Observamos neste breve histórico da Lapa, a forma como a música é capaz de potencializar a vitalidade de determinados lugares da cidade, incentivando a criação de políticas públicas conectadas ao uso do lugar. Neste trabalho procuramos evidenciar a organização de alguns atores locais para estimular a renovação da Lapa, frente à opção do governo municipal em priorizar a construção de ícones urbanos, claramente orientada pelo city marketing em outras áreas da cidade.

A produção da cidade-cenário: cidade da música, do samba e políticas de city marketing

As transformações recentes observadas em grandes cidades indicam que governos municipais têm colocado a “arquitetura e o urbanismo a serviço do marketing político” (Jeudy e Jacques, 2006), seguindo a orientação do modelo de gestão urbana orientado pela imagem. Para Ribeiro (2006), hoje é menos equivocado considerar a cidade como uma empresa ou mercadoria, do que em períodos anteriores. Quando se pretende pensar as conseqüências do planejamento urbano empresarialista, Souza (2004) afirma que a cidade do Rio de Janeiro é um bom exemplo.

“No Brasil, as perspectivas mercadófilas têm se aninhado, a partir da década de 90, no discurso dos “planos estratégicos”. O mais conhecido exemplo é o Rio de Janeiro, elaborado durante a administração do prefeito César Maia pela prefeitura em parceria com numerosas entidades da sociedade civil” (Souza, 2004, p. 139)

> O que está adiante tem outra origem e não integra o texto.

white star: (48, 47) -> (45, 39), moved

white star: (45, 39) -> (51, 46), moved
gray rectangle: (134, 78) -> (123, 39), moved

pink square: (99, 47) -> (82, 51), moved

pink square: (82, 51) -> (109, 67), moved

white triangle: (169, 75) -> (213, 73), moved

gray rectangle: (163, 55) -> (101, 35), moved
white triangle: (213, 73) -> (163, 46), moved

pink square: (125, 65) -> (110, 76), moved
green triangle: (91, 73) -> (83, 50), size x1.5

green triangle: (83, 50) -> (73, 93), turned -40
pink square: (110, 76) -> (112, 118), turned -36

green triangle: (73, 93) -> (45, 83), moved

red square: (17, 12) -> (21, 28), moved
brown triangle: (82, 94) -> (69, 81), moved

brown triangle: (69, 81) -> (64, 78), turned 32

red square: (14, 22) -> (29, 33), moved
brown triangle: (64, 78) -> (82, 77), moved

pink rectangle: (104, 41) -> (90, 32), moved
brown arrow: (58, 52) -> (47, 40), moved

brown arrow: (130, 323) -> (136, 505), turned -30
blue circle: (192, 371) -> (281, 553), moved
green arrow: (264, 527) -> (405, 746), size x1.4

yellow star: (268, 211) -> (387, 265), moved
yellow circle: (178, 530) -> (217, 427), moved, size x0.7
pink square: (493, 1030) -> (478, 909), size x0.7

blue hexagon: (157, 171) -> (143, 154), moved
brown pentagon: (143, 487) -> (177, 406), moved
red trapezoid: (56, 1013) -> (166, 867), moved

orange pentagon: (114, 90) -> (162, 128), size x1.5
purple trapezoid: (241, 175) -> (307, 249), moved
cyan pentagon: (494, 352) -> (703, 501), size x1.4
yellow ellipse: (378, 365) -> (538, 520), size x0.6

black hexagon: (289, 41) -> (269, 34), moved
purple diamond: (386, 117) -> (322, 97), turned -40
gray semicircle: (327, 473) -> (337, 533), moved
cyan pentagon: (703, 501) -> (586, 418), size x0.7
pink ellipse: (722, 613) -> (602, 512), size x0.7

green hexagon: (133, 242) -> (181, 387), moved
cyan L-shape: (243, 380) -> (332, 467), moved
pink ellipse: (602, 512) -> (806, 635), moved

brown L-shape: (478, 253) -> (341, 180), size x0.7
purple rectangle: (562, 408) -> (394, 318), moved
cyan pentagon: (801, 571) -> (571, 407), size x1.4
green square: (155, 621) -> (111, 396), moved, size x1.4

Segundo dados apresentados por Souza (2004) “tenta-se criar a sensação de um firme consenso”, quando em realidade “linhas de tensão e conflito são escamoteados em favor de uma imagem de unidade”. A conseqüência perversa do modelo de gestão urbana adotado na cidade do Rio de Janeiro tem favorecido interesses privados – empresariais - em detrimento dos interesses coletivos. Este modelo conectado ao metabolismo do capital fortalece a lógica da competitividade, que busca tornar as cidades “competitivas” seguindo orientações que enfraquecem o diálogo entre os grupos sociais, num momento em que o diálogo precisa ser estimulado (Ribeiro, 2006).

De acordo com Garcia (1997), o movimento de passagem do espaço-mercadoria à cidade-mercadoria situa­-se no marco temporal dos anos 1990 quando, em função da reestruturação econômica mundial e da fluidez espacial de empresas e capitais, os governos municipais intensificaram suas políticas de “venda” das cidades. Entretanto, os projetos políticos em torno da "cidade-mercadoria" dependem de um amplo consenso social e, mesmo que projetos e atores divergentes sejam ofuscados, eles existem e tentam confrontar este modelo claramente orientado para o mercado globalizado. Segundo Garcia (1997), para forjar um consenso social em torno deste modelo de gestão urbana evoca-se a chamada ‘exigência da economia competitiva’ propagada pelos representantes dos governos locais e apoiada por agentes econômicos privados que elaboraram projetos de renovação urbana e estratégias trans-escalares nas políticas de reestruturação do espaço, para “vender as cidades” enquanto mercadoria específica. Este modelo produz representações que obedecem a uma determinada visão de mundo, uma série de imagens-síntese sobre a cidade que é construída, assim como são criados discursos referentes à cidade, de forma a encontrar na mídia e nas políticas de city marketing os instrumentos para a difusão e a afirmação deste modelo (GARCIA, 1997). Tal como afirma Garcia (1997), este modelo propõe mudanças tanto no nível das práticas espaciais (infra-estruturas, isenções e favores fiscais) quanto no nível das representações do espaço (imagens, discursos), que fazem da mercadoria cidade, um palco onde o espetáculo é conduzido por atores que cumprem o papel de consumidores específicos e qualificados: o capital internacional, os turistas e os cidadãos "solváveis" (Garcia, 1997).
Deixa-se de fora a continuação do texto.